BORIS NADEJDINE CANDIDAT 

CONTRE VLADIMIR POUTINE AU KREMLIN

Ce mercredi 31 janvier 2024, Boris Nadejdine a officialisé sa candidature à la présidentielle russe contre Vladimir Poutine après avoir réuni, les 100 000 signatures nécessaires. Fermement opposé à la guerre en Ukraine, il risque la prison pour ses positions et sa place de candidat "Je me présente aux élections en tant qu’opposant de principe à la politique du président actuel".

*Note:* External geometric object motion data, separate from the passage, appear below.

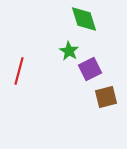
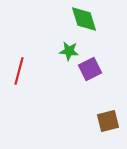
green star: rotated 24 degrees counterclockwise
brown square: moved 2 px right, 24 px down
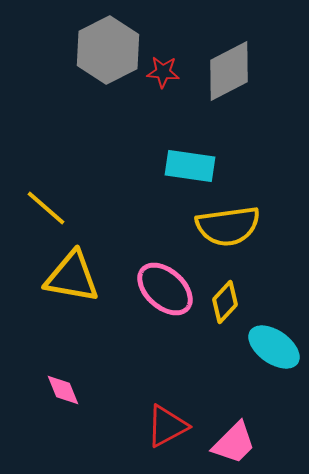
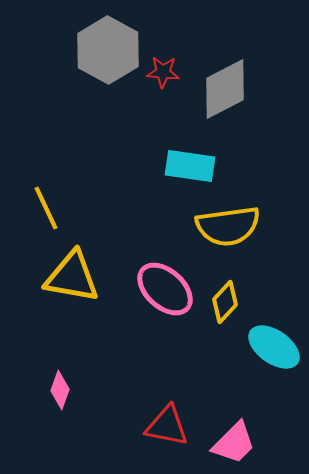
gray hexagon: rotated 4 degrees counterclockwise
gray diamond: moved 4 px left, 18 px down
yellow line: rotated 24 degrees clockwise
pink diamond: moved 3 px left; rotated 42 degrees clockwise
red triangle: rotated 39 degrees clockwise
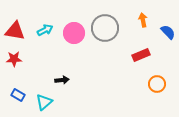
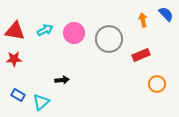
gray circle: moved 4 px right, 11 px down
blue semicircle: moved 2 px left, 18 px up
cyan triangle: moved 3 px left
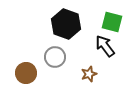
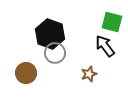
black hexagon: moved 16 px left, 10 px down
gray circle: moved 4 px up
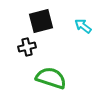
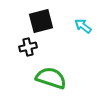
black cross: moved 1 px right
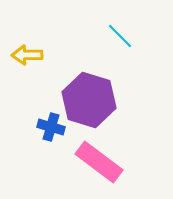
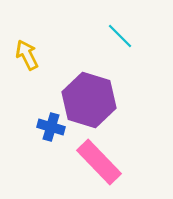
yellow arrow: rotated 64 degrees clockwise
pink rectangle: rotated 9 degrees clockwise
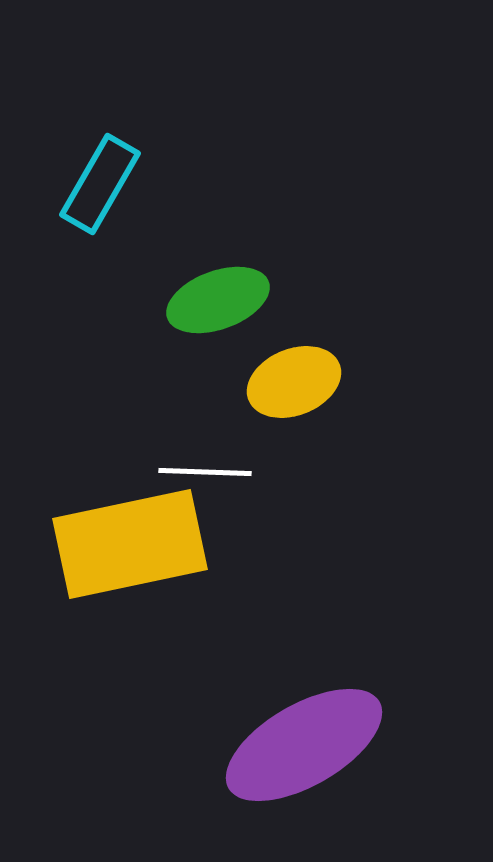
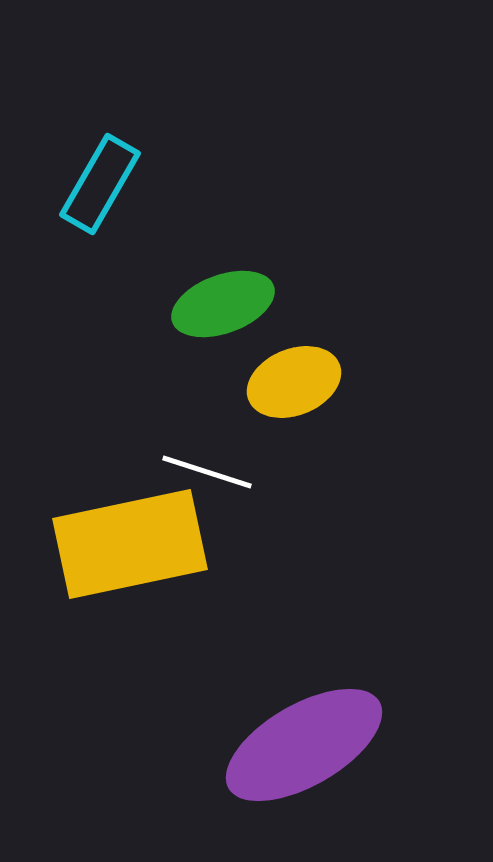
green ellipse: moved 5 px right, 4 px down
white line: moved 2 px right; rotated 16 degrees clockwise
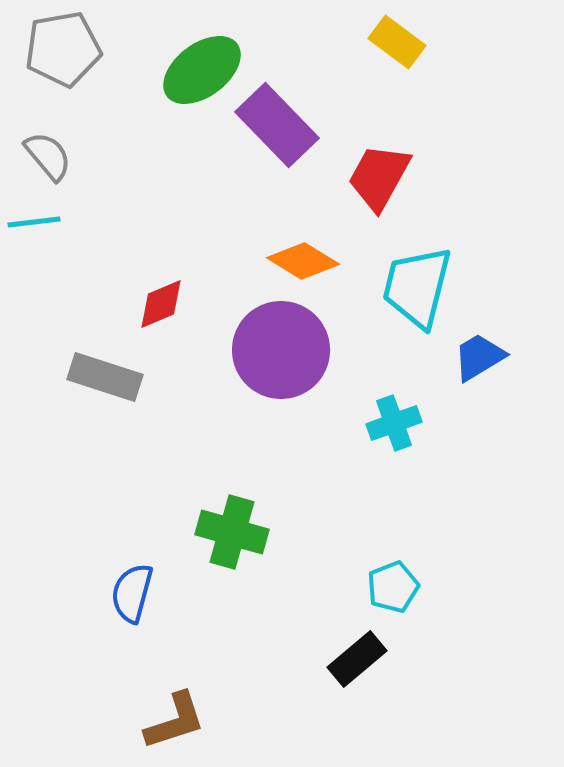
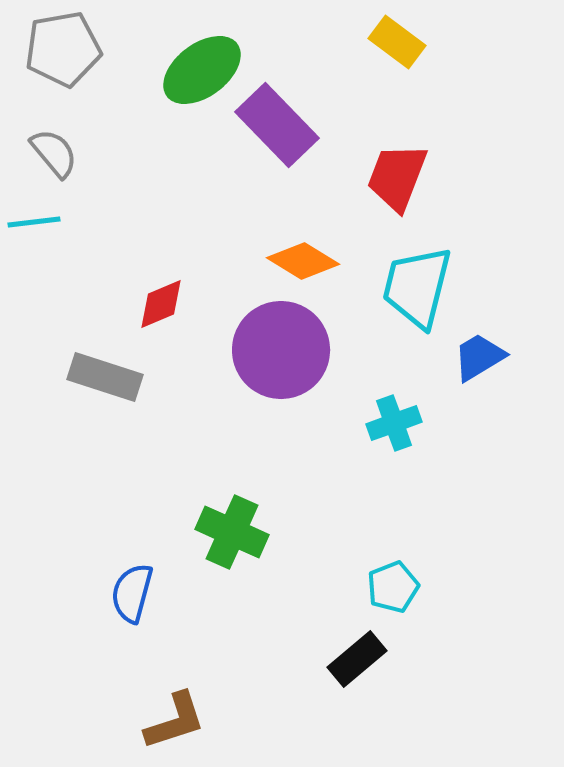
gray semicircle: moved 6 px right, 3 px up
red trapezoid: moved 18 px right; rotated 8 degrees counterclockwise
green cross: rotated 8 degrees clockwise
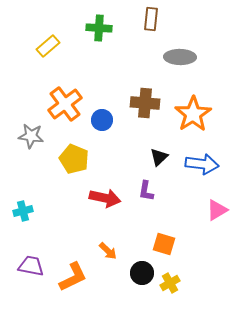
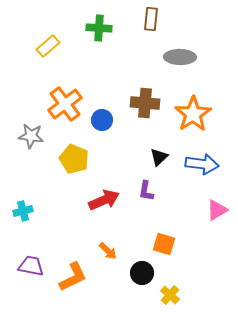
red arrow: moved 1 px left, 2 px down; rotated 36 degrees counterclockwise
yellow cross: moved 12 px down; rotated 18 degrees counterclockwise
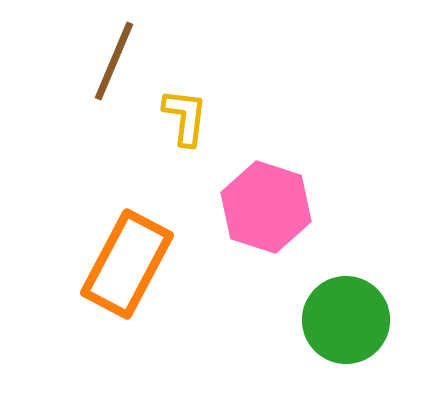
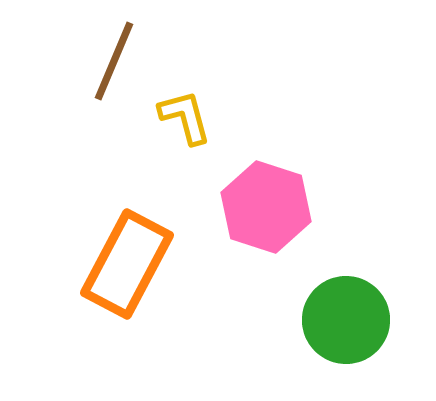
yellow L-shape: rotated 22 degrees counterclockwise
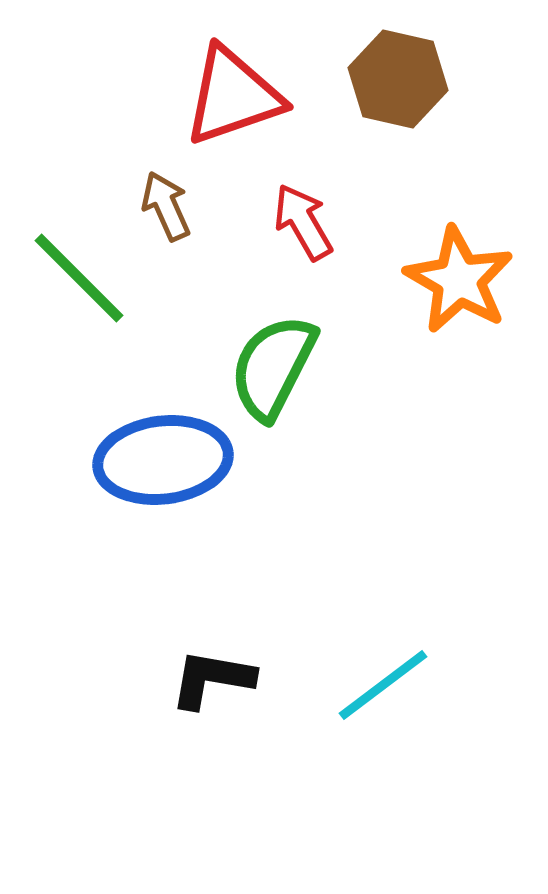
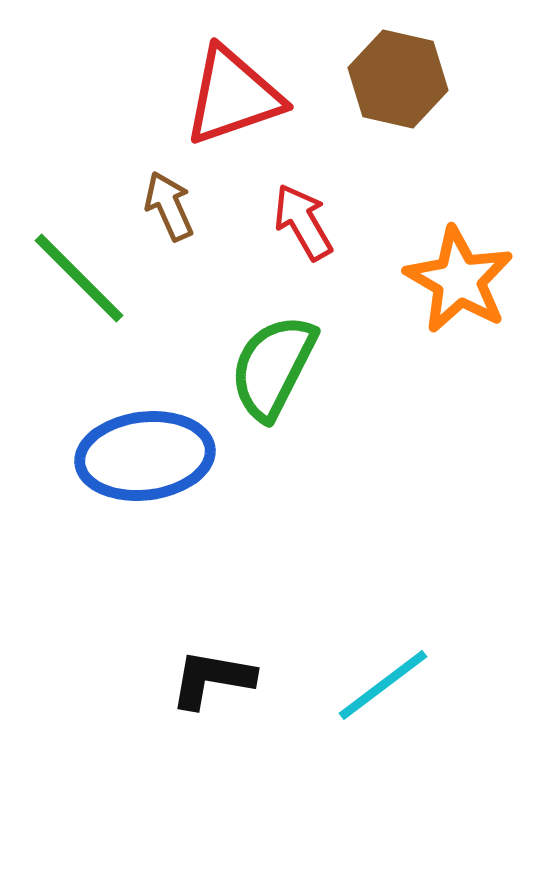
brown arrow: moved 3 px right
blue ellipse: moved 18 px left, 4 px up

Peu connu du grand public, ce vétéran de la vie politique russe, qui prône la "fin" de l'assaut en Ukraine et dénonce la dérive autoritaire de Vladimir Poutine, a suscité un engouement inattendu ces derniers jours, des dizaines de milliers de Russes se mobilisant pour soutenir sa candidature."Merci beaucoup à ceux qui ont cru en nous", a déclaré cet ex-député libéral face à la presse.

"Tout s'est bien passé", a-t-il souligné au sujet de la collecte des signatures de plus de 100 000 électeurs le soutenant, le seuil nécessaire pour voir sa candidature validée par les autorités.

Boris Nadejdine, opposant de Vladimir Poutine, a officiellement déposé sa candidature ce 31 janvier. Entre les 15 et 17 mars prochains, il tentera de prendre la place du chef d’État installé au Kremlin depuis 24 ans.

Un physicien devenu député

Né en 1963, Boris Nadejdine est physicien de formation et a commencé à s’intéresser aux problématiques de son pays à 17 ans, avant de se lancer dans la politique. Inconnu du grand public, le candidat est pourtant bien rodé. Il a commencé sa carrière au conseil municipal de Dolgoprudny, un oblast de la ville de Moscou, en 1990.

Après un premier échec pour être élu à la Douma - l’Assemblée fédérale russe - il devient conseiller du vice-Premier ministre Boris Nemtsov - assassiné en 2015 - avant de finalement obtenir un siège à la Douma en 1999. Il y intégrera le groupe Union des forces de droite.

Il s’est notamment fait connaître pour avoir défendu un projet de loi visant à rendre les revenus et biens des fonctionnaires accessibles au public ou pour la loi sur les élections et référendums, qui oblige chaque bureau de vote à publier ses résultats sur Internet.

Programme d'opposition

C’est par sa prise de position sur la guerre en Ukraine que s’illustre Boris Nadejdine. Fermement opposée à " l’opération militaire spéciale " lancée par Vladimir Poutine en février 2022, sa position détonne.

Le candidat a finalement obtenu les 100 000 signatures nécessaires pour se présenter officiellement face à Vladimir Poutine en faisant le tour du pays et en s’affichant régulièrement avec des soldats russes mutilés au front ou leurs familles endeuillées. Dans son manifeste de campagne, il s’engage à " ramener tout le monde à la maison ".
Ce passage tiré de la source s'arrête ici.